It is not safe to have queues of people waiting outside in the freezing cold. It is not safe to have queues of people packed into an indoor waiting area.
It is not safe to have queues full stop.
And let us face it, the NHS is not brilliant at avoiding queues.
My experience is that the commonest cause of queues in health care processes something called the Flaw of Averages.
This is where patients are booked to arrive at an interval equal to the average rate they can be done.
For example, suppose I can complete 15 vaccinations in an hour … that is one every 4 minutes on average … so common sense tells me it that the optimum way to book patients for their jab is one every four minutes. Yes?

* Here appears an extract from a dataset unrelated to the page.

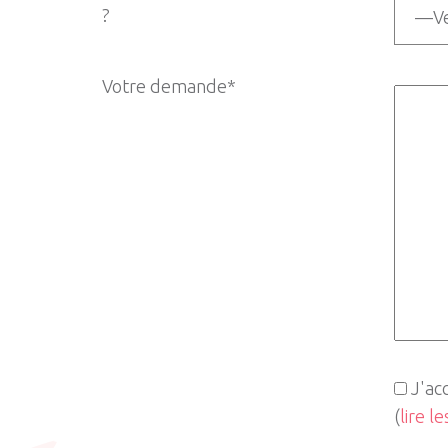
?
Votre demande*
J'ac
(
lire l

Actually, No. That is the perfect design for generating a queue – and the reason is because, in reality, patients don’t arrive exactly on time, and they don’t arrive at exactly one every three minutes, and there will be variation in exactly how long it takes me to do each jab, and unexpected things will happen. In short, there are lots of sources of variation. Some random and some not. And just that variation is enough to generate a predictably unpredictable queue. A chaotic queue.
The Laws of Physics decree it.
So, to illustrate the principles of creating a No Queue design here are some videos of a simulated mass vaccination process.
The process is quite simple – there are three steps that every patient must complete in sequence:
1) Pre-Jab Safety Check – Covid Symptoms + Identity + Clinical Check.
2) The Jab.
3) Post-Jab Safety Check (15 minutes of observation … just-in-case).
And the simplest layout of a sequential process is a linear one with the three steps in sequence.
So, let’s see what happens.
Notice where the queue develops … this tells us that we have a flow design problem. A queue is signpost that points to the cause.
The first step is to create a “balanced load, resilient flow” design.
Hurrah! The upstream queue has disappeared and we finish earlier. The time from starting to finishing is called the makespan and the shorter this is, the more efficient the design.
OK. Let’s scale up and have multiple, parallel, balanced-load lanes running with an upstream FIFO (first-in-first-out) buffer and a round-robin stream allocation policy (the sorting hat in the video). Oh, and can we see some process performance metrics too please.
Good, still no queues. We are making progress. Only problem is our average utilisation is less than 90% and The Accountants won’t be happy with that. Also, the Staff are grumbling that they don’t get rest breaks.
Right, let’s add a Flow Coordinator to help move things along quicker and hit that optimum 100% utilisation target that The Accountants desire.
Oh dear! Adding a Flow Coordinator seems to made queues worse rather than better; and we’ve increased costs so The Accountants will be even less happy. And the Staff are still grumbling because they still don’t get any regular rest breaks. The Flow Coordinator is also grumbling because they are running around like a blue a***d fly. Everyone is complaining now. That was not the intended effect. I wonder what went wrong?
But, to restore peace let’s take out the Flow Coordinator and give the Staff regular rest breaks.
H’mm. We still seem to have queues. Maybe we just have to live with the fact that patients have to queue. So long as The Accountants are happy and the Staff get their breaks then that’s as good as we can expect. Yes?
But … what if … we flex the Flow Coordinator to fill staggered Staff rest breaks and keep the flow moving calmly and smoothly all day without queues?
At last! Everyone is happy. Patients don’t wait. Staff are comfortably busy and also get regular rest breaks. And we actually have the most productive (value for money) design.
This is health care systems engineering (HCSE) in action.
PS. The Flaw of Averages error is a consequence of two widely held and invalid assumptions:
- That time is money. It isn’t. Time costs money but they are not interchangeable.
- That utilisation and efficiency are interchangeable. They aren’t. It is actually often possible to increase efficiency and reduce utilisation at the same time!